Viktor Kuncak is the instructor. Nicolas Voirol is the teaching assistant.

The closest to the textbook is Calculus of Computation (also available from Amazon)

We will make use of verification tools to verify programs and also learn how these tools work. One such tool in particular is Leon:

http://leon.epfl.ch/

Please register on Moodle if you are interested in taking this course or send one of the instructors an email.

You can find the course schedule and room locations in the IC catalog course description.

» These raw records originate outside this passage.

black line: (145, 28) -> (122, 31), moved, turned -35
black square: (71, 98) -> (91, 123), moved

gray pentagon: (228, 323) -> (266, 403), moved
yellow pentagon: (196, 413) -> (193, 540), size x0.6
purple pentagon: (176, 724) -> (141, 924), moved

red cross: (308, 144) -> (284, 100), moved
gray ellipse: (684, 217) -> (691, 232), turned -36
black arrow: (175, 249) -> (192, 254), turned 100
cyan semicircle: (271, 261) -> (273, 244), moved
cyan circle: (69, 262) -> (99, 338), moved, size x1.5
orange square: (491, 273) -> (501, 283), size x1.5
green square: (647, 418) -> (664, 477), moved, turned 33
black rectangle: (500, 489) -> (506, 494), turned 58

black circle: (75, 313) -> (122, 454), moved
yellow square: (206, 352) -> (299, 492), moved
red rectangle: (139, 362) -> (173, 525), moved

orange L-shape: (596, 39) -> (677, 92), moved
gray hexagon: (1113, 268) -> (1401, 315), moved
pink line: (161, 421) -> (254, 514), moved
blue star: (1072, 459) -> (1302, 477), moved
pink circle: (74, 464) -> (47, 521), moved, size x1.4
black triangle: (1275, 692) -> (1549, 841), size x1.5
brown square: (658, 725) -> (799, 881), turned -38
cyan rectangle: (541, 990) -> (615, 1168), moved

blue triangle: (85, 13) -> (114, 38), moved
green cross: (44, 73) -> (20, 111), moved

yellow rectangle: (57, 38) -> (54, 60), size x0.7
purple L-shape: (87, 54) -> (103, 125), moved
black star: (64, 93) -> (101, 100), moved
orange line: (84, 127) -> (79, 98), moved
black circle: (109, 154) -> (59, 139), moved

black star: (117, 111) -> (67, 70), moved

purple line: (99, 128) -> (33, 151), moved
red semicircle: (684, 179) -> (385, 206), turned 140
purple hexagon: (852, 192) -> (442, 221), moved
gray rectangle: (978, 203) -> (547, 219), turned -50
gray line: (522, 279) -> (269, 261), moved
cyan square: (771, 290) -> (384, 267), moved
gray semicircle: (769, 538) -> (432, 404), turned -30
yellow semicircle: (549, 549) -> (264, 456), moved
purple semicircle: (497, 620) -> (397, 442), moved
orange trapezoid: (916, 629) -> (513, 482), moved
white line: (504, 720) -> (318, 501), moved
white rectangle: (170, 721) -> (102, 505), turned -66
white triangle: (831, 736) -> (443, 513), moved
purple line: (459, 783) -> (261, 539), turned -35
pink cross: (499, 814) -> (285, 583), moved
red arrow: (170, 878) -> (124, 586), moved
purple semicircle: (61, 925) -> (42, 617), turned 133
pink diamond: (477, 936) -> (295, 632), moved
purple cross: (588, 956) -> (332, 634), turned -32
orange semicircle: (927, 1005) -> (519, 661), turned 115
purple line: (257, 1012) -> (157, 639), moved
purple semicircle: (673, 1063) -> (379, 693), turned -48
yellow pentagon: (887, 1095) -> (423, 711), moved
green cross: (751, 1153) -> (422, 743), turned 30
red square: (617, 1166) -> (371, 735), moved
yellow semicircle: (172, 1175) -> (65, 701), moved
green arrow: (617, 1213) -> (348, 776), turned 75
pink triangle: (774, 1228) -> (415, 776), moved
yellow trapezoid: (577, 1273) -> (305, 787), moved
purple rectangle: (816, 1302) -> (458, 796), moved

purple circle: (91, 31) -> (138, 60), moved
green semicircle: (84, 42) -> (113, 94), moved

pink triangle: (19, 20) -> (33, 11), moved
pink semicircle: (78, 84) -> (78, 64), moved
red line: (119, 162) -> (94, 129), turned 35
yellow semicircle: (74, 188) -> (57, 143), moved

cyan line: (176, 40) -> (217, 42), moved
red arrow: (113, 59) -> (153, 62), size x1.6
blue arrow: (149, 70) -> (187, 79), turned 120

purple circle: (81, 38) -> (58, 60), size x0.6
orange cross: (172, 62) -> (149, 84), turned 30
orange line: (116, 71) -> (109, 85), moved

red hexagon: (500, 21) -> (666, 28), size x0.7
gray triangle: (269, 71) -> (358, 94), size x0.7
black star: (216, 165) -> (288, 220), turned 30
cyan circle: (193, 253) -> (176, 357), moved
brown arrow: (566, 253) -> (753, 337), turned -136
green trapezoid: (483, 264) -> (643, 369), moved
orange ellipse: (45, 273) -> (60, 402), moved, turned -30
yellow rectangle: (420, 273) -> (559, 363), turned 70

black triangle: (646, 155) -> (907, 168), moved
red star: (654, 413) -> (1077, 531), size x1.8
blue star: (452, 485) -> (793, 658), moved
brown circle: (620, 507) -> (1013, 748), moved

See the 2013 version for a flavor of what to expect.

The course book contains some official learning outcomes:

  • Formalize program correctness
  • Prove correctness of programs on paper
  • Sketch an automated verification algorithm
  • Interpret results of verification systems
  • Create a simple program verifier
  • Construct a constraint solver
  • Systematize approaches to software correctness
  • Choose an appropriate technique for improving software reliability

EPFL professors are required to create such learning outcomes using a set of predefined phrases and verbs. To complement this, here are some unofficial learning outcomes and conclusions that should make sense after you take this course (selected by their humor content):

  • The thing with weakest preconditions is that they are all backwards!
  • In every class there is a person such that if they sleep, then everybody in this class sleeps. (First order logic neither implies nor rules out the possibility that this person is the course instructor.)
  • All things being equal, the universe is a singleton.
  • Making a new resolution every year always leads to saturation, after at most omega zero years.
  • The meaning of life is the least fixed point of a monotonic transformer.
  • Model checking can be exhaustive for finite state systems, which applies to fashion industry.
  • A cheese sandwich is better than eternal happiness. Indeed: nothing is better than eternal happiness and a cheese sandwich is better than nothing. - I learned this important application of transitivity from this book, What is the name of this book?. Interestingly, the theory of transitive relations is expressible in effectively propositional logic, so satisfiability of ground formulas modulo this theory is decidable.

To follow this course, you need to know some discrete math. Some ideas about infinities come in handy in this course, though mostly we deal with countable sets, such as the set of reachable states of a program.